BLBG: Yen Rises on Concern European Debt Crisis Will Worsen; U.K. Pound Weakens
The yen strengthened against all its 16 most-traded counterparts as stocks fell and the International Monetary Fund said its 26 billion-euro ($38 billion) loan to Portugal “entails important risks.”
The euro slid from a four-week high versus the dollar after German Finance Minister Wolfgang Schaeuble said bondholders must contribute a “substantial” share of a second aid package for Greece. The yen rose to the strongest in a month against the dollar as Federal Reserve Chairman Ben S. Bernanke said the “frustratingly slow” U.S. recovery warrants sustained monetary stimulus.

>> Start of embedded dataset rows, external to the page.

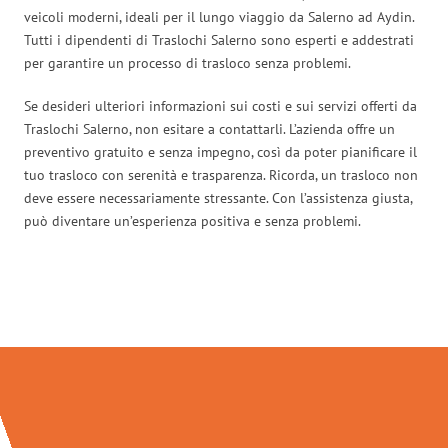
veicoli moderni, ideali per il lungo viaggio da Salerno ad Aydin.
Tutti i dipendenti di Traslochi Salerno sono esperti e addestrati
per garantire un processo di trasloco senza problemi.
Se desideri ulteriori informazioni sui costi e sui servizi offerti da
Traslochi Salerno, non esitare a contattarli. L’azienda offre un
preventivo gratuito e senza impegno, così da poter pianificare il
tuo trasloco con serenità e trasparenza. Ricorda, un trasloco non
deve essere necessariamente stressante. Con l’assistenza giusta,
può diventare un’esperienza positiva e senza problemi.
Traslochi Salerno in numeri:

The MSCI World Index declined 0.5 percent.
“The way the slow-burning European crisis is impacting the euro itself is every so often when people worry about an immediate near-term extra risk coming through it does weigh on the currency,” said David Mann, regional head of research for the Americas at Standard Chartered in New York.

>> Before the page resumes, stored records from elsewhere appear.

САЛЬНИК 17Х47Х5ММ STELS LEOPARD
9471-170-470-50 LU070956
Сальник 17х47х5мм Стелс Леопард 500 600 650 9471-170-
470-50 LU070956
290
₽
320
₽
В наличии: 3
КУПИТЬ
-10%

The yen appreciated 0.4 percent to 79.78 per dollar at 8:35 a.m. in New York, from 80.09 yesterday, after touching 79.70, the strongest level since May 5. It strengthened 1 percent to 116.52 per euro, from 117.67. The euro declined 0.6 percent to $1.4604 from $1.4691 yesterday, when it reached $1.4697, the most since May 5.
“It’s reasonable to expect we’re going to test the May low of 79.57 for the yen and beyond that the really big level will be 78.90 will be the next big support level,” Mann said.
Stocks Decline
Futures on the Standard & Poor’s 500 Index declined 0.4 percent, sliding for the sixth day. The yen tends to strengthen during economic and financial turmoil because Japan’s trade surplus makes it less reliant on foreign capital.
The seven-day relative strength index for the dollar versus the yen dropped to 23.65, the lowest level since May 5. A reading below 30 signals an asset may be due for a rebound.
The yen rose for a sixth day against the dollar as Fed officials expressed concern over the world’s largest economy.
New York Fed President William Dudley said yesterday in New York that the U.S. recovery from the worst financial crisis since the Great Depression is “distinctly subpar” even after “aggressive monetary and fiscal stimulus.”
Kansas City Fed President Thomas Hoenig speaks in Steamboat Springs, Colorado, today.
‘Soft Patch’
“America’s economy is likely in a soft patch,” said Marito Ueda, senior managing director in Tokyo at FX Prime Corp. a currency margin company. “The Fed will probably be extremely slow in raising rates. The bias is for the dollar to be sold.”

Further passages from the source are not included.